Weeknotes 13

  • A day in the life of a satellite dish
  • I am ashamed to say, but this silly little gif took a LOT more time and effort than I intended it to.
    It just became one of those rabbit hole time sinks where I just wanted to get it done to see if it was worth the work it was taking.
    Answer.
    No, it wasn’t.

    In short, I tried a few different ways to make the time lapse, and just failed at every turn.
    Gave up in the end and just compressed the time of the video camera recording then used ffmpeg to convert it to a gif.
    Cat at the base of the dish in the morning, cat (different one) along the fence in the evening… They cats like to drink and hunt birds at the fishpond. Don’t get me started.
    I guess the take away from this gif is that the dish really does not move that much, but the tracking is so critical.
    It’s all of a bit of a let down really.

  • Chrome.exe
  • The computer kept crashing – well, to be accurate, Node-RED kept crashing, so we went to the Node-RED forums and they gave me some key words to Google.
    Turns out what I needed in the code was a thing called a ‘try catch’.
    The code tries something, and if it works, fine, if it fails, then the catch catches the fail code and handles it rather than letting wreak havoc on the system.
    Fun and game then with me trying to figure out where to put a try catch in the Puppeteer (headless Chromium), but with a little forum help, we got there.
    So far, Node-RED has been up 3 days straight. Pretty sure that’s a record.
    Can we close the book on this one? Duno. Hope so.
    It would be nice to back to the 3-4 time a month forced Microsoft reboots.

  • NanoVNA
  • I (apparently) am hard to buy Fathers Day presents for.
    So, I bought myself a Vector Network Analyzer. Been wanting one for a while and wish I had pushed the ‘Buy Now’ button a while ago, but eh. Little did I know.
    It arrived on the weekend, so of course, I tested every antenna I have.

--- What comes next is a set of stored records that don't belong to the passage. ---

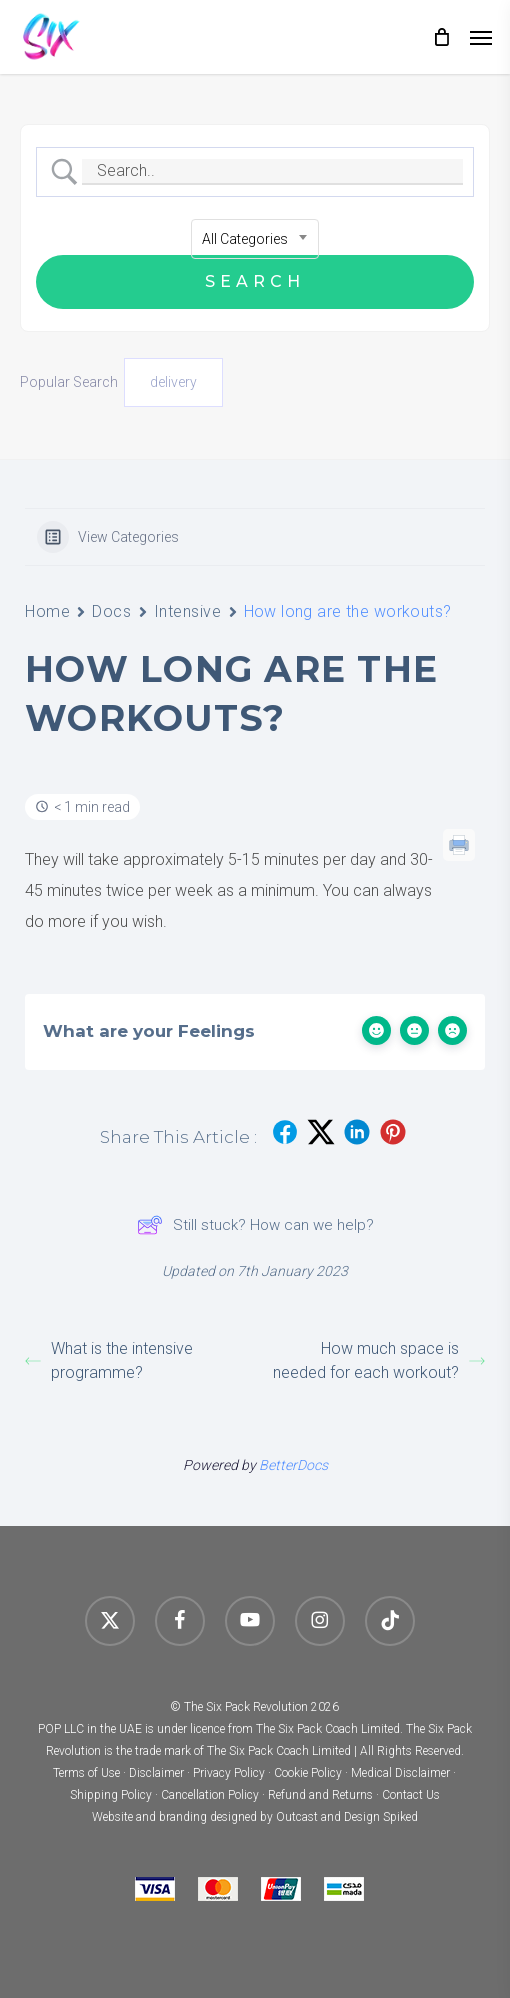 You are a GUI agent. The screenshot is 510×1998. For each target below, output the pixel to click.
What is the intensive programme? (109, 1360)
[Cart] (441, 37)
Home (47, 611)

    I got the slightly upgraded one with the metal body as it has better shielding and goes to a higher frequency which I needed for my satellite stuff.
    In short, its a sweep transmitter that you can set the upper and lower frequencies for, it sends a very low power continuous carrier over that range and looks for the reflection.
    So you can measure the loss of coax, the length of a cable, the SWR or tuning of an antenna.
    The really cool thing is that its all live… As you touch the antenna, the display is reacting in real time.

    So yeah, I tweaked everything for a better match and sleep much better at night.
    Happy early Fathers Day to me. (Freddy and the kids are thrilled that they don’t have to think of anything to get me… but really, was a NanoVNA that hard to come up with? I mean, come on.. pretty obvious if you ask me).